■ **Assigned task**: Only the lines from the one with "就这样驯服了 LaTeX 浮动体 - 再也不担心它乱动了" through the end of the material, both ends included, should be retyped exactly.

====== Data supplied

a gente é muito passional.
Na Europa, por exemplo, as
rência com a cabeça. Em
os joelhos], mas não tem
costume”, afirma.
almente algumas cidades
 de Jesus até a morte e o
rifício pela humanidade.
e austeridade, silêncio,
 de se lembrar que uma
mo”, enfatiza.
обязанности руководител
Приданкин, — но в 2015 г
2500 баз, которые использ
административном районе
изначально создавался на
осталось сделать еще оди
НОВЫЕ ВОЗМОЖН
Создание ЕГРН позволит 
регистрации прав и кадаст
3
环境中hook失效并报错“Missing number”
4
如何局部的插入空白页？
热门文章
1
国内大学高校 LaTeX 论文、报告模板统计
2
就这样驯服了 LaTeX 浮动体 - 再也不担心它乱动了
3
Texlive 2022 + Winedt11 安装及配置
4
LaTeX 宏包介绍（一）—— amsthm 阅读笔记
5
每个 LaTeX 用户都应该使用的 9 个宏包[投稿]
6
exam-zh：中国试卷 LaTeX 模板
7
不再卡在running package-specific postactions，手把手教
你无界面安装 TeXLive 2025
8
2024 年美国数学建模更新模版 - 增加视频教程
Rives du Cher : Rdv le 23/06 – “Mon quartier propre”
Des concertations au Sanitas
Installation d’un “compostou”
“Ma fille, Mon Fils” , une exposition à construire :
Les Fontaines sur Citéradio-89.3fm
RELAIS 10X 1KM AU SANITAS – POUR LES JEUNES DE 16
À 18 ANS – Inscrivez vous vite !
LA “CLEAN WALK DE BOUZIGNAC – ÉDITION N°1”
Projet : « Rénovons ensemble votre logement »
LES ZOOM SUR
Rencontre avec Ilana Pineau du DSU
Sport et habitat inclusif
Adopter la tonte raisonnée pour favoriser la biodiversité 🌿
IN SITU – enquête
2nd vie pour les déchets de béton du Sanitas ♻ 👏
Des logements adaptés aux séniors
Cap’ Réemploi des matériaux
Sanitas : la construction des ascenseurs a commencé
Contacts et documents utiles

============

■ **Task answer**:
就这样驯服了 LaTeX 浮动体 - 再也不担心它乱动了
3
Texlive 2022 + Winedt11 安装及配置
4
LaTeX 宏包介绍（一）—— amsthm 阅读笔记
5
每个 LaTeX 用户都应该使用的 9 个宏包[投稿]
6
exam-zh：中国试卷 LaTeX 模板
7
不再卡在running package-specific postactions，手把手教
你无界面安装 TeXLive 2025
8
2024 年美国数学建模更新模版 - 增加视频教程
Rives du Cher : Rdv le 23/06 – “Mon quartier propre”
Des concertations au Sanitas
Installation d’un “compostou”
“Ma fille, Mon Fils” , une exposition à construire :
Les Fontaines sur Citéradio-89.3fm
RELAIS 10X 1KM AU SANITAS – POUR LES JEUNES DE 16
À 18 ANS – Inscrivez vous vite !
LA “CLEAN WALK DE BOUZIGNAC – ÉDITION N°1”
Projet : « Rénovons ensemble votre logement »
LES ZOOM SUR
Rencontre avec Ilana Pineau du DSU
Sport et habitat inclusif
Adopter la tonte raisonnée pour favoriser la biodiversité 🌿
IN SITU – enquête
2nd vie pour les déchets de béton du Sanitas ♻ 👏
Des logements adaptés aux séniors
Cap’ Réemploi des matériaux
Sanitas : la construction des ascenseurs a commencé
Contacts et documents utiles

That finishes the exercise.